This ended up being a good palate cleanser after two really heavy books. Something short and light-hearted and comical. Another find on the library stacks, this one jumped at me but had its warning signs, too. On the book jacket there were a ton of positive reviews for the author's first book, and none for this one. Highly suspicious. So let's jump right in and see what I thought about it.
The concept of the book at least in terms of plot is brilliant. A serial criminal spends multiple stints in prison, the last of which is for a Robin Hood-style bank robbery where he throws cash to people on the street. But he lives in a town so desolate and run-down that television studios have made it a habit of filming their crime shows there ("It looks more like New York than New York does, they say"). This leads to the prison creating a program where prisoners can receive early parole if they take on jobs on movie sets as crime consultants. Our main character, Don, becomes a consultant for a show romanticizing his own crime spree.
I misjudged the direction of the book at first. I thought it was going to be a story of redemption slowly played out through the making of the show. As it turned out, it was actually a comedy of errors. Within an hour Don goes back to his thieving ways and unleashes a string of chaotic events - including an attempt at robbing the scene of the reenactment of his bank robbery, which for some inexplicable reason is using real money.
In a lot of ways this was a good thing. The story plays out like a modern day Ulysses (which I haven't read and therefore will make no deeper comparisons). It's fascinating to see how one day in one town can change so many lives irreparably. At least it would be fascinating if the whole situation weren't so contrived and impossible.

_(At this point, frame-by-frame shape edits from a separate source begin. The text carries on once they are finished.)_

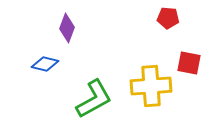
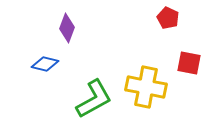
red pentagon: rotated 20 degrees clockwise
yellow cross: moved 5 px left, 1 px down; rotated 15 degrees clockwise
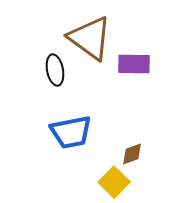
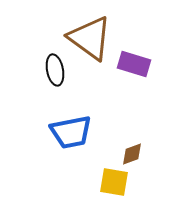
purple rectangle: rotated 16 degrees clockwise
yellow square: rotated 36 degrees counterclockwise
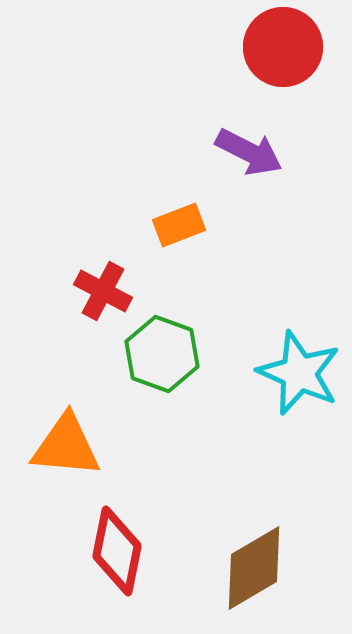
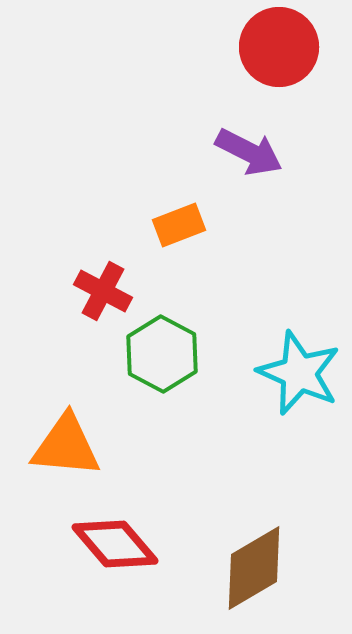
red circle: moved 4 px left
green hexagon: rotated 8 degrees clockwise
red diamond: moved 2 px left, 7 px up; rotated 52 degrees counterclockwise
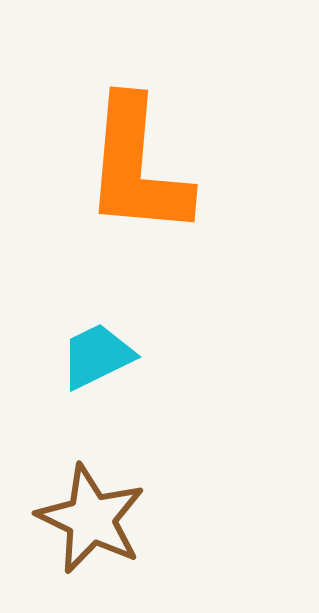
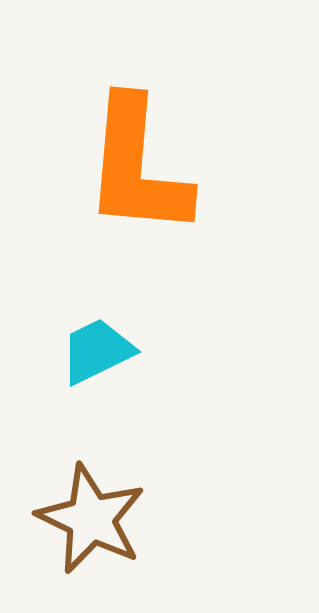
cyan trapezoid: moved 5 px up
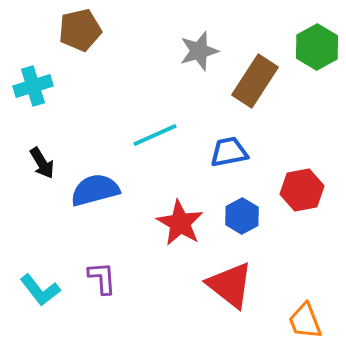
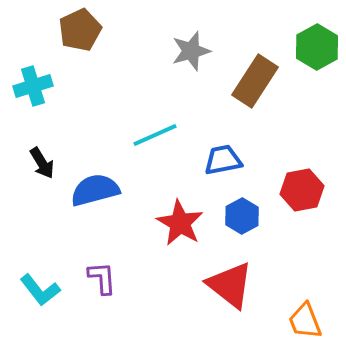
brown pentagon: rotated 12 degrees counterclockwise
gray star: moved 8 px left
blue trapezoid: moved 6 px left, 8 px down
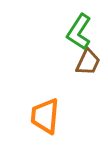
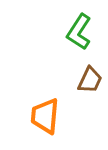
brown trapezoid: moved 2 px right, 18 px down
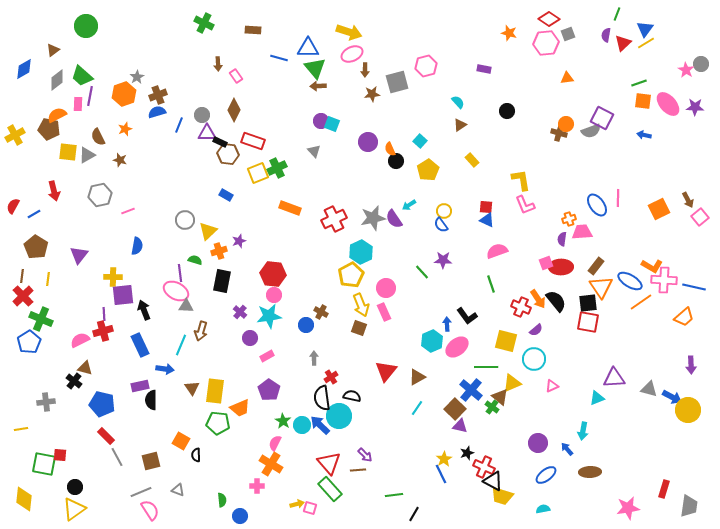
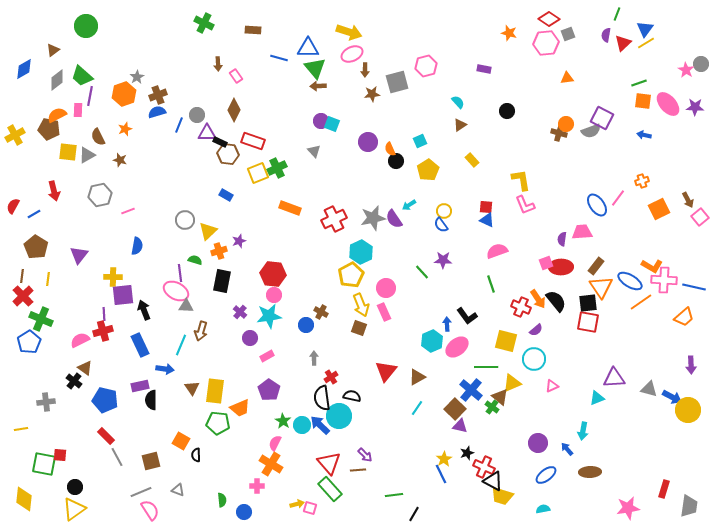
pink rectangle at (78, 104): moved 6 px down
gray circle at (202, 115): moved 5 px left
cyan square at (420, 141): rotated 24 degrees clockwise
pink line at (618, 198): rotated 36 degrees clockwise
orange cross at (569, 219): moved 73 px right, 38 px up
brown triangle at (85, 368): rotated 21 degrees clockwise
blue pentagon at (102, 404): moved 3 px right, 4 px up
blue circle at (240, 516): moved 4 px right, 4 px up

The style of the book is very punk rock. Things move quickly. People make rash decisions. The chapters fly by in a blur of noise and music. More noise than music. You'll find it almost a chore to keep track of which characters are which, not just because there are so many of them in such a rapid succession. The real reason is because there is so little discerning them. Everyone's a drunk or a junkie with a regrettable past, and it tends to be that the only thing that separates characters are their afflictions. It's not until the final act (the story is divided into acts, like Shakespeare I guess?) that you start to get a feel for any of the individual character's souls. There are some beautiful moments then, but for the most point the train has already come off the tracks and you're left wondering why Connelly didn't build them up when he still had the reader on his side.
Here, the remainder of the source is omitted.